Non-Invasive Physiological Monitoring
Continuous monitoring of physiological parameters such as heart rate variability, oxygen saturation, respiratory rate, and blood pressure appears to have prognostic significance in the critical care setting [11], [12]. Using these techniques as an observational tool within a dengue clinical trial has the potential to provide useful surrogates of both capillary leak and treatment effect, which could be used as endpoints in further trials.
Sample Sizes in Early-Phase Studies
Early studies evaluating antivirals should be randomized and powered to detect a treatment effect on the viremia AUC, the suggested primary endpoint. To assess sample size requirements for such a study, we simulated hypothetical treatment effects on top of plasma viremia curves from a previous study [3] and used simulation based on bootstrap resampling for our calculations. Based on these simulations, a total of 30 patients (15 per group) are sufficient to detect an intervention effect of 0.5 log10-copies/ml per day higher viremia clearance with 80% power at the two-sided 5% significance level. We consider this effect size, which can be detected with a small trial, a reasonable estimate of what an effective antiviral might achieve.

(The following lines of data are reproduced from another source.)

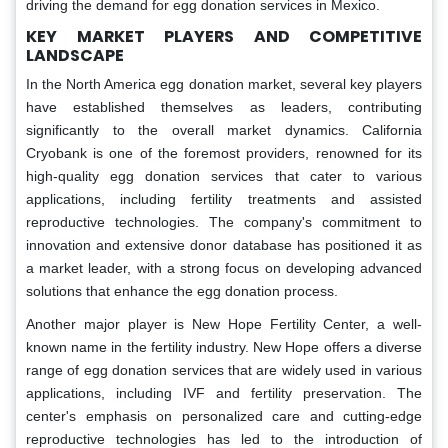
driving the demand for egg donation services in Mexico.
KEY MARKET PLAYERS AND COMPETITIVE
LANDSCAPE
In the North America egg donation market, several key players
have established themselves as leaders, contributing
significantly to the overall market dynamics. California
Cryobank is one of the foremost providers, renowned for its
high-quality egg donation services that cater to various
applications, including fertility treatments and assisted
reproductive technologies. The company's commitment to
innovation and extensive donor database has positioned it as
a market leader, with a strong focus on developing advanced
solutions that enhance the egg donation process.
Another major player is New Hope Fertility Center, a well-
known name in the fertility industry. New Hope offers a diverse
range of egg donation services that are widely used in various
applications, including IVF and fertility preservation. The
center's emphasis on personalized care and cutting-edge
reproductive technologies has led to the introduction of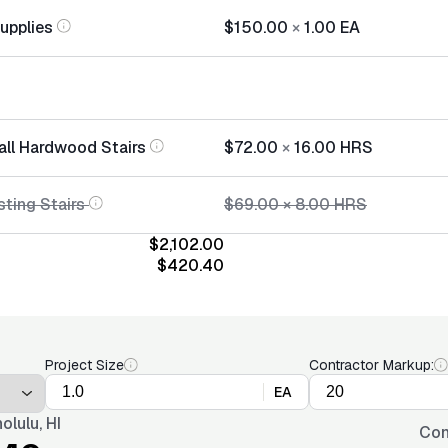
Supplies
$150.00
×
1.00
EA
tall Hardwood Stairs
$72.00
×
16.00
HRS
sting Stairs
$69.00
×
8.00
HRS
$2,102.00
$420.40
Project Size
Contractor Markup:
EA
olulu, HI
Con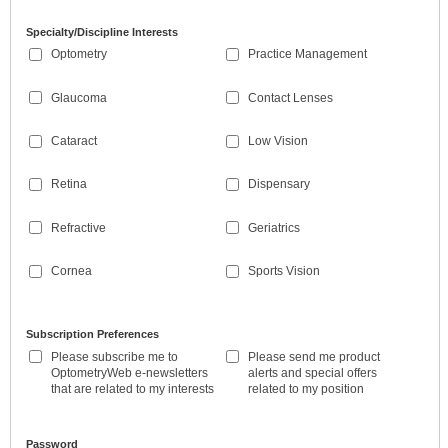
Specialty/Discipline Interests
Optometry
Practice Management
Glaucoma
Contact Lenses
Cataract
Low Vision
Retina
Dispensary
Refractive
Geriatrics
Cornea
Sports Vision
Subscription Preferences
Please subscribe me to
Please send me product
OptometryWeb e-newsletters
alerts and special offers
that are related to my interests
related to my position
Password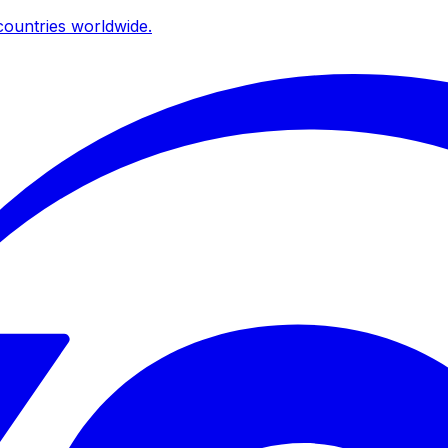
ountries worldwide.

Challenges for the Development of Dengue Therapeutics
Successful therapy with an antiviral agent is highly likely to require early treatment in order to bring about antiviral and physiological responses that are clinically beneficial. A successful drug will need to be rapidly bioavailable and have pharmacological properties that deliver rapid and potent antiviral effects in infected tissues. One practical challenge is that many patients with dengue currently do not present to health care providers until they are several days into their illness, by which time their adaptive immune response is already beginning to resolve their infection. In the future, patient behavior could alter with the availability of effective therapy. Early therapy would also be supported by improvements in the sensitivity of rapid diagnostic tests, e.g. those that detect the NS1 protein.
Summary
This article describes considerations for the design and conduct of therapeutic trials in dengue. We have recommended a minimum set of clinical and laboratory endpoints in the belief that the field will benefit from a standardized reporting approach. Whilst clear challenges exist in developing therapies for dengue, not least the self-limiting nature of the virus infection, it is hoped that the clinical trial template described here will help accelerate the clinical testing of antiviral and other therapeutic candidates.
Funding Statement
CPS is a Wellcome Trust Senior Fellow (grant number 084368/Z/07/Z). The topic of this Perspective article stems from clinical studies funded by Hoffmann-La Roche, USA and the Wellcome Trust. The funders had no role in study design, data collection and analysis, decision to publish, or preparation of the manuscript.